I commenti esposti durante la presentazione del volume

“C’erano due Paesi – ha detto Ferruccio De Bortoli, presidente della Fondazione Memoriale della Shoah di Milano -. Ci furono molte persone che cercarono di salvare altri cittadini con coraggio straordinario e a rischio della loro vita. Le storie raccolte nel libro dimostrano che ci fu anche una reazione popolare, come riscatto”. Non solo “i giusti riconosciuti dallo Yad Vashem, ma i tanti che si opposero alla dittatura. Una storia del nostro Paese che è di straordinaria attualità. Ci furono anche i delatori e una responsabilità italiana, delle forze di polizia italiana. Ma anche persone comuni che rischiarono la vita per salvare altri”. “La Memoria – ha sottolineato – deve essere un anticorpo indispensabile affinché il presente non sia minacciato, come purtroppo lo è, da campagne di falsari. Il monumentale lavoro di indagine di Liliana Picciotto arricchisce la letteratura della Shoah, ma leggere Salvarsi ci salva anche nella vita quotidiana dal pericolo dell’oblio”.

Le pagine del volume di Liliana Picciotto dipingono “un grandissimo affresco della vita di quegli anni: si parla di chi salvava, di chi produceva documenti falsi, di conventi che accoglievano”, ha spiegato Giorgio Sacerdoti, presidente del Cdec, evidenziando quanto fosse difficile e complesso salvare dalla deportazione ebrei e perseguitati, escogitando modi per trovare alloggi o per procurarsi beni di consumo. Un affresco del passato recente che deve far riflettere sul “razzismo ancora presente nella società contemporanea, ragione  per cui quest’opera è importante”.

La presentazione del libro è stata introdotta dal direttore del Cdec Gadi Luzzatto Voghera e dal il vicepresidente della Fondazione del Memoriale della Shoah Roberto Jarach, che ha nell’occasione inaugurato l’anno delle attività culturali del Memoriale e descritto quanto già svolto lo accogliendo sempre più scolaresche a scopo didattico e altresì profughi e rifugiati per la notte.

La parola all’editore

Walter Barberis, presidente di Giulio Einaudi Editore, ha descritto come “la questione della Memoria si incroci a con la storia dell’editoria sulla Memoria: “nella prima fase” dopo la guerra, “durata dieci anni, c’èra indifferenza”. Lo stesso Primo Levi trovò inizialmente accoglienza solo in una casa editrice minore. “Einaudi lo riconobbe solo dieci anni dopo”. Furono il Diario di Anna Frank e La notte di Elie Wiesel ad aprire la strada.
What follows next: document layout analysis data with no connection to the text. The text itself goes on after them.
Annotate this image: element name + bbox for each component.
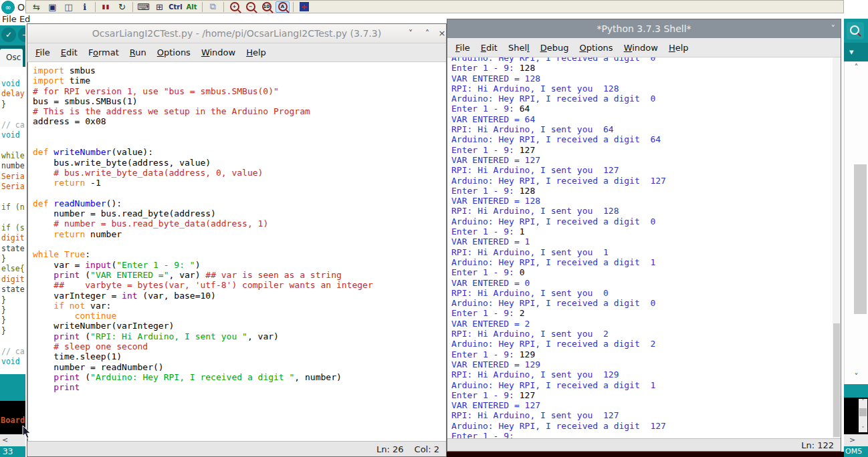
code-line bbox=[33, 127, 446, 137]
upload-button[interactable]: → bbox=[18, 27, 25, 42]
mouse-cursor bbox=[22, 426, 31, 439]
menu-item-shell[interactable]: Shell bbox=[503, 41, 535, 55]
ctrl-key-button[interactable]: Ctrl bbox=[169, 1, 183, 13]
scroll-down-icon[interactable]: ˅ bbox=[845, 372, 868, 382]
scroll-up-icon[interactable]: ˄ bbox=[845, 63, 868, 72]
shell-line: VAR ENTERED = 127 bbox=[451, 400, 841, 410]
menu-item-options[interactable]: Options bbox=[574, 41, 618, 55]
alt-key-button[interactable]: Alt bbox=[185, 1, 199, 13]
zoom-out-icon[interactable]: − bbox=[243, 1, 257, 13]
code-line: import time bbox=[33, 75, 446, 86]
zoom-fit-icon[interactable]: A bbox=[276, 1, 290, 13]
menu-item-window[interactable]: Window bbox=[619, 41, 663, 55]
arduino-code-line: state bbox=[1, 244, 25, 254]
arduino-code-line: } bbox=[1, 254, 25, 264]
arduino-dropdown[interactable]: ▾ bbox=[844, 43, 868, 61]
shell-window-title: *Python 3.7.3 Shell* bbox=[447, 19, 841, 38]
code-line: print bbox=[33, 382, 446, 392]
line-indicator: Ln: 26 bbox=[376, 444, 404, 454]
editor-statusbar: Ln: 26 Col: 2 bbox=[27, 441, 446, 456]
copy-icon[interactable]: ⧉ bbox=[206, 1, 220, 13]
shade-button[interactable]: ˅ bbox=[831, 19, 836, 38]
code-line: return number bbox=[33, 229, 446, 239]
scrollbar-thumb[interactable] bbox=[833, 323, 840, 437]
arduino-console-strip bbox=[447, 452, 844, 457]
code-line bbox=[33, 239, 446, 249]
menu-item-edit[interactable]: Edit bbox=[475, 41, 503, 55]
verify-button[interactable]: ✓ bbox=[1, 27, 16, 42]
arduino-code-line: void bbox=[1, 79, 25, 89]
menu-item-help[interactable]: Help bbox=[663, 41, 694, 55]
shell-text-area[interactable]: Arduino: Hey RPI, I received a digit 0En… bbox=[447, 57, 841, 438]
toolbar-separator bbox=[132, 2, 133, 12]
shell-line: Enter 1 - 9: 129 bbox=[451, 349, 841, 359]
scroll-up-icon[interactable]: ˄ bbox=[859, 399, 867, 405]
code-line: print ("VAR ENTERED =", var) ## var is s… bbox=[33, 270, 446, 280]
arduino-code-line: digit bbox=[1, 233, 25, 243]
code-line: ## varbyte = bytes(var, 'utf-8') compile… bbox=[33, 280, 446, 290]
serial-monitor-button[interactable] bbox=[847, 22, 864, 39]
shell-line: VAR ENTERED = 129 bbox=[451, 359, 841, 369]
connection-info-icon[interactable]: ℹ bbox=[78, 1, 92, 13]
shell-line: Enter 1 - 9: 127 bbox=[451, 145, 841, 155]
save-icon[interactable]: ▣ bbox=[45, 1, 60, 13]
win-key-icon[interactable]: ⊞ bbox=[152, 1, 167, 13]
editor-titlebar[interactable]: OcsarLiangI2CTest.py - /home/pi/OcsarLia… bbox=[27, 24, 446, 43]
shell-line: Arduino: Hey RPI, I received a digit 1 bbox=[451, 380, 841, 390]
send-keys-icon[interactable]: ⌨ bbox=[136, 1, 150, 13]
shell-scrollbar[interactable] bbox=[833, 57, 841, 438]
shell-line: RPI: Hi Arduino, I sent you 1 bbox=[451, 247, 841, 257]
menu-item-options[interactable]: Options bbox=[152, 45, 196, 59]
arduino-left-edge: ✓ → Osc voiddelay} // cavoid whilenumbeS… bbox=[0, 25, 25, 457]
arduino-status-line-number: 33 bbox=[0, 446, 25, 457]
fullscreen-icon[interactable]: ✛ bbox=[297, 1, 311, 13]
menu-item-format[interactable]: Format bbox=[83, 45, 124, 59]
arduino-sketch-tab[interactable]: Osc bbox=[0, 49, 23, 67]
shell-statusbar: Ln: 122 bbox=[447, 438, 841, 451]
shell-line: RPI: Hi Arduino, I sent you 127 bbox=[451, 165, 841, 175]
shell-titlebar[interactable]: *Python 3.7.3 Shell* ˅ bbox=[447, 19, 841, 38]
arduino-hscroll-right[interactable]: > bbox=[844, 434, 868, 446]
pause-icon[interactable]: ▮▮ bbox=[99, 1, 113, 13]
shell-line: Enter 1 - 9: 128 bbox=[451, 186, 841, 196]
magnifier-icon bbox=[850, 25, 859, 35]
arduino-menubar[interactable]: File Ed bbox=[2, 14, 30, 24]
shell-line: RPI: Hi Arduino, I sent you 129 bbox=[451, 369, 841, 379]
code-line: number = readNumber() bbox=[33, 362, 446, 372]
scrollbar-thumb[interactable] bbox=[859, 408, 867, 416]
menu-item-edit[interactable]: Edit bbox=[56, 45, 83, 59]
shell-line: Enter 1 - 9: 0 bbox=[451, 267, 841, 277]
new-connection-icon[interactable]: ⇆ bbox=[29, 1, 43, 13]
connection-options-icon[interactable]: ◫ bbox=[62, 1, 76, 13]
editor-menubar: FileEditFormatRunOptionsWindowHelp bbox=[27, 43, 446, 62]
code-line: if not var: bbox=[33, 301, 446, 311]
code-line: address = 0x08 bbox=[33, 116, 446, 126]
unshade-button[interactable]: ˄ bbox=[421, 24, 434, 43]
zoom-100-icon[interactable]: 100 bbox=[259, 1, 274, 13]
code-line: var = input("Enter 1 - 9: ") bbox=[33, 260, 446, 270]
shade-button[interactable]: ˅ bbox=[404, 24, 417, 43]
toolbar-separator bbox=[202, 2, 203, 12]
shell-line: Arduino: Hey RPI, I received a digit 64 bbox=[451, 134, 841, 144]
editor-window: OcsarLiangI2CTest.py - /home/pi/OcsarLia… bbox=[27, 23, 447, 457]
menu-item-file[interactable]: File bbox=[450, 41, 475, 55]
menu-item-debug[interactable]: Debug bbox=[535, 41, 574, 55]
menu-item-window[interactable]: Window bbox=[196, 45, 241, 59]
vnc-toolbar: ⇆▣◫ℹ▮▮↻⌨⊞CtrlAlt⧉+−100A✛ bbox=[25, 0, 844, 13]
menu-item-file[interactable]: File bbox=[30, 45, 56, 59]
shell-line: RPI: Hi Arduino, I sent you 64 bbox=[451, 124, 841, 134]
shell-line: Arduino: Hey RPI, I received a digit 127 bbox=[451, 421, 841, 431]
editor-text-area[interactable]: import smbusimport time# for RPI version… bbox=[27, 62, 446, 441]
console-scrollbar[interactable]: ˄ ˅ bbox=[859, 399, 867, 432]
refresh-icon[interactable]: ↻ bbox=[115, 1, 129, 13]
menu-item-help[interactable]: Help bbox=[241, 45, 272, 59]
arduino-code-line: else{ bbox=[1, 264, 25, 274]
zoom-in-icon[interactable]: + bbox=[227, 1, 241, 13]
shell-line: VAR ENTERED = 64 bbox=[451, 114, 841, 124]
arduino-vertical-scrollbar[interactable]: ˄ ˅ bbox=[844, 61, 868, 384]
arduino-code-line: delay bbox=[1, 89, 25, 99]
toolbar-separator bbox=[293, 2, 294, 12]
scroll-down-icon[interactable]: ˅ bbox=[859, 426, 867, 432]
menu-item-run[interactable]: Run bbox=[124, 45, 152, 59]
scrollbar-thumb[interactable] bbox=[854, 164, 867, 314]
Dal lato della testimonianza diretta della Shoah, “di straordinaria importanza fu il processo a Adolf Eichmann, perché per la prima volta intervennero dei testimoni”. Anche in editoria entrarono così dei testimoni, alcuni sull’onda emozionale legata agli eventi, altri totalmente falsi! “L’importanza di testimoni veri è quindi fondamentale – ha sottolineato Barberis – e il libro di Liliana Picciotto offre scrupoli scientifici per ragionare e riflettere, non per emozionarci”.

“Fra poco i testimoni non ci saranno più, inoltre fare storia d’Italia attraverso le testimonianze è una novità” che “nell’interrogazione ha ottenuto risultati importanti: gli italiani non saranno stati bravissima gente, ma con atavico scetticismo verso il potere spesso non si tirarono indietro dall’aiutare gli ebrei, anche se non per motivi politici. Molti rischiarono tantissimo, alcuni consapevolmente ma altri no”. “Le posizioni sono sfumate: alcuni enti religiosi cattolici ospitarono tante persone, fra cui gli ebrei, ma anche altri gruppi di perseguitati”. “A partire dall’8 settembre, data fondamentale, tutti quelli che provarono a salvare gli sbandati provarono a salvare anche gli ebrei”. C’è poi un altro aspetto: la Resistenza, non pensò affatto specificamente agli ebrei. “Non c’èra gruppo partigiano che abbia preso come propria missione la salvezza degli ebrei”, seppur molti ebrei scelsero di diventare partigiani. “Fra le pieghe dell’antiretorica troviamo la verità – ha aggiunto l’editore, affermando infine che le “forme di estremismo possono anche oggi diventare estremamente pericolose”.